I would be friends with someone who is older than me, even with a 80 years old, but we should have something to share.

lol I accidentally vote for the_ 15 years younger thna me yes_. I don't really like little kids at all.


----------



## Nada (Dec 19, 2004)

I would be friends with anyone of any age, but draw the line at anyone who have to get parents permission to do anything, then they're too young to be anything other than someone I just know. Friends is one thing though, an actually buddy to hang out with is another. Would like someone around my age no more than +/- 10 years and/or have a lot in common in with me.


----------



## sansd (Mar 22, 2006)

Yes, all long-term friends I have had have been more than 5 years older than me.


----------



## Jinxx (May 10, 2011)

Older, yes. Younger, not likely. I usually befriend those that're older than me.


----------



## Tentative (Dec 27, 2011)

Older, sure. Younger is fine too, but there's a big chance they won't be all that mature. I would just hope we'd have something in common.


----------



## ppl are boring (Jun 2, 2012)

I'd much rather befriend someone older than me wether they're 10 years or 50 years older, than someone my age or younger. I seem to get along with older people alot better, i feel like i have more in common with them.


----------



## Amorphousanomaly (Jun 20, 2012)

Much older, yes. Younger probably not, maybe a couple years.


----------



## layitontheline (Aug 19, 2009)

In a class I took this summer I made a 45-year-old friend from India. He seriously doesn't look a day past 30 though. I didn't think I'd have anything in common with someone who has a family, life experience and a master's degree, but it was actually an awesome bond. He inspired me, and I helped him pass English.


----------



## tikerkub (Sep 26, 2011)

Um, some of the choices overlap and others repeat themselves...


----------



## Bbpuff (Sep 1, 2010)

I've had internet friends double my age. I've also had little kids in real life as friends. My old neighbor was 6 years old and he'd bring his star wars light sabers and we'd battle. I always let him win though. c: The funny part is that his sister was the same age as me, and went to the same school as me, and we rode the same bus. But we still never spoken. :b


----------



## komorikun (Jan 11, 2009)

I guess I prefer someone who is at least 25 up to about age 50 or so. I also tend to prefer people who do not have kids. I'm 35.


----------



## Famous (Sep 6, 2011)

straightarrows said:


> "Older/Young Friends"":Would u become a Friend with someone farr older/younger than u????
> 
> ==========================not sure!! I don't think it's gonna work!!
> 
> ...


Ha Ha, you know a couple of squares or something, or they just arent sharp enough to get your jokes,
You can be friends with all ages, but social protocol draws us closer to our age range peers,

:clap
I dont see an option for myself in the poll, so "Other"


----------



## kosherpiggy (Apr 7, 2010)

YESSSSSSSS. i have daydreams of becoming best friends with holly madison.


----------



## fallen18 (Aug 25, 2011)

I don't mind age difference so much I have more friends online that are way older than me. I get along with a few younger ppls as well.


----------



## iamwhoiam (May 14, 2012)

I'm in my 30's. I had friends in their 20's - 60's. All depends on the person. There are people in their early 20's that are more mature than people in their 40's. Also people in thier 50's that have more fun than people in their 20's. Age is in the mind as well as the body.


----------



## cybernaut (Jul 30, 2010)

I'm 20, and these days most of the people (online contacts) who I talk to with less difficulty are *22-27*. So, the older the better I guess...
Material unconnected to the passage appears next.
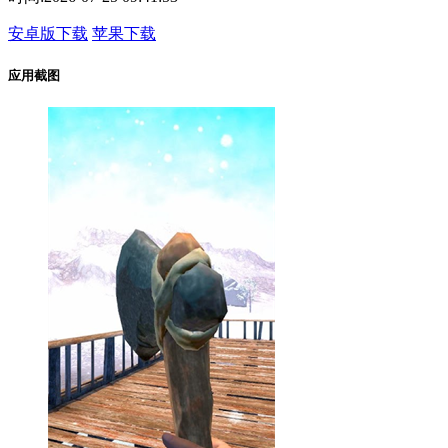
安卓版下载
苹果下载
应用截图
On a side note, I guess that I can also handle smaller kids. Smaller as in ages 0-10.


----------



## Strwbrry (Jun 28, 2012)

I believe someone can connect on different levels with people of different age. I had friends who were 10 (played soccer with them, helped with studying) and who were 80 (baked pies and told stories). It really broadens your horizon.


----------



## leave me alone (Apr 1, 2011)

Yes absolutely. Age is not important. The maturity level however, is.


----------



## Lasair (Jan 25, 2010)

I have friends that are older - one being 27 another being almost 30. 
No so much younger really, no younger than 18 at the moment anyway


----------



## aloneanddizzy (Jul 1, 2012)

Anyone who is old enough to be out and on their own would potentially be able to be my friend, if and only if we actually had something in common, and if somehow lightning struck to make it possible for someone as closed off as myself. But if that someone is still in high school, for example, I think it is best for a man of my advanced years (wheeze, cough) to maintain a respectful level of separation.


----------



## arnie (Jan 24, 2012)

Who says I want to make friends? :no


----------



## LilianaAbby (Mar 27, 2010)

My closest friends are the ones closer to my age but I find it easier to socialize with people who are quite a bit older then me, they usually seem calmer and more mature.


----------



## Cheskey (Jul 6, 2012)

All my friends are about a year younger :I my best friend is 3 years younger, though.


----------



## ApathyDivine (Feb 28, 2012)

I get a long better with older people


----------



## leonardess (Jun 30, 2009)

of course. I'm sure the respective ages of said friends would shape the nature of the friendship, but people being people, there's potentially something to be learned from each participant.


----------



## Orbiter (Jul 8, 2015)

I don't take kindly of people younger than me and people my age (lol).
I get along better with older people. At least 5 years difference I'd say.


----------



## SD92 (Nov 9, 2013)

Don't care as long as they are an adult.


----------



## Skeletra (Aug 30, 2012)

I have friends who are younger and one that is older.
My youngest friend is 28 (3 years younger) and my oldest, I think is 45 (14 years older)

Not really looking for new friends.


----------



## Hikikomori2014 (Sep 8, 2014)

Throughout my life I have had associates that were significantly older than me.
I enjoy the company of older people, because unlike people younger than you, you get the benefit of WISDOM.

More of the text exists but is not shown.